The Spring 2023 issue of Food & Dining Magazine is now available in all the familiar places: Louisville area eateries and food shops, newsstands and online.

St. Patrick’s Day in America is a time for partying—good, bad or indifferent. So be it, but for me, being somewhat serious minded whether I like it or not, the annual Irish holiday provides an opportunity to learn about Ireland and its people.

As an aside, I’ve never really believed in a “right” to be entertained. But I accept a personal responsibility for being informed, which implies a level of participation and engagement. I appreciate humor, but when everything’s played for laughs, nothing is funny any longer.

Consequently, I resisted the urge to dye my laptop green, although naturally there has been audio accompaniment to my studies: Lankum, Martin Hayes & Dennis Cahill, 70s-era Dubliners and a wee bit of Thin Lizzy. I may or may not be ready to admit liking Inhaler’s new release (Bono’s son is the singer).
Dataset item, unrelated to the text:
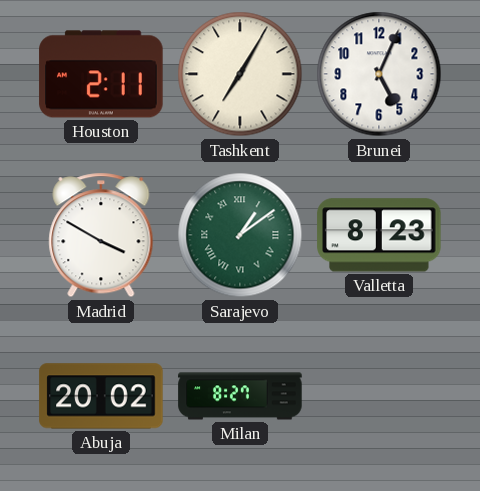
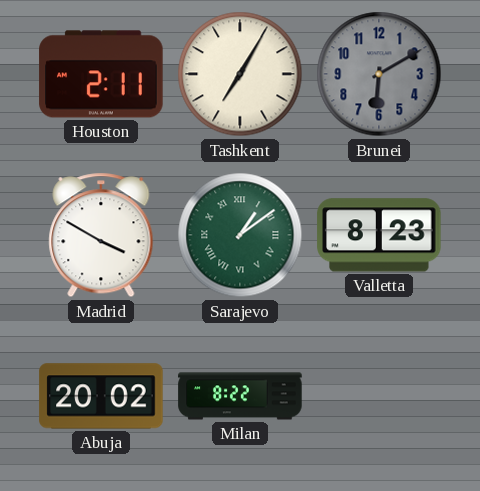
Brunei: 5:04 -> 6:10
Brunei dial: white -> grey
Milan: 8:27 -> 8:22
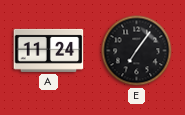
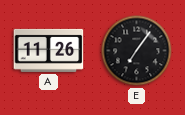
A: 11:24 -> 11:26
As such, my coursework began at the beginning of March. First came Fintan O’Toole’s excellent memoir “We Don’t Know Ourselves,” then a video documentary about the fabulously corrupt Fianna Fáil politician Charles Haughey. I read Roman Burtenshaw’s interview with Mary Lou McDonald, current leader of Sinn Fein.

These preceding three syllabus items are concerned primarily with the Republic of Ireland, as opposed to Northern Ireland.

Northern Ireland was created in 1921 when the British government split Ireland into two autonomous territories.  It comprises six of the nine counties of Ulster (one of the four ancient Irish provinces), with the remaining three (Monaghan, Cavan and Donegal) staying in what is now the modern day Republic of Ireland. For this reason Ulster is a popular colloquial alternative name for Northern Ireland.

Appropriately, next on my list was an eight-hour, seven-part video documentary series called “Spotlight on The Troubles: A Secret History” (2019), which has helped me to contextualize the strife between Protestants and Catholics in Northern Ireland, largely abated now, and yet a sad and constant presence from the 1960s through 1990s.

This brings us full circle back to St. Patrick’s Day, and perhaps a little known point hereabouts.

St. Patrick” is symbolic in the United States of Irish Roman Catholicism and all it stands for. But the Protestants of Ireland, usually called “Scotch Irish,” take a very different view. The national apostle and founder of Irish Christianity is claimed by Irish Protestants as well as by Roman Catholics.

Verily, as the social media relationship status signifier reminds us, it’s complicated. We can be fascinated by Ireland while expressing an inability to make sense of the island’s life and times.

However we can return yet again to our oft-expressed certainty that food and drink brings us together. Following are three links specifically exploring the cuisine of Northern Ireland.

The food and drink of Northern Ireland, by Chloë King (Great British Chefs)

The unifying theme of Irish food has to be the quality of the produce and the unpretentious grace of its serving – two hallmarks, surely, of every world-class cuisine. Whether Irish food will be recognised as such is a point to discuss, but it is unarguably going through a renaissance right now.

I’d never pondered the difference between the classic Full English Breakfast Fry-Up and the Ulster Fry. It’s potato bread.

20 weird local foods everyone should try at least once in Belfast, at Planet Radio

Our weekends are now spent checking out the latest coffee shop or food truck, just moving from one venue to the next. It’s fantastic to see local businesses using local produce, especially when we can grow so much here in Northern Ireland. There are some interesting snacks and drinks that make sense to us locals, but seem wild to others. Even the names seem a little bizarre.

In closing, the distinctive Northern Ireland foodstuff closest to my own heart, the eels of Lough Neagh (today’s cover photo credit):

I serve them with hot smoked salmon and a panna cotta of fresh cream and home grown horse radish with pickled shallots and mixed leaves. The smoked eels have a high fat content which adds to the flavour.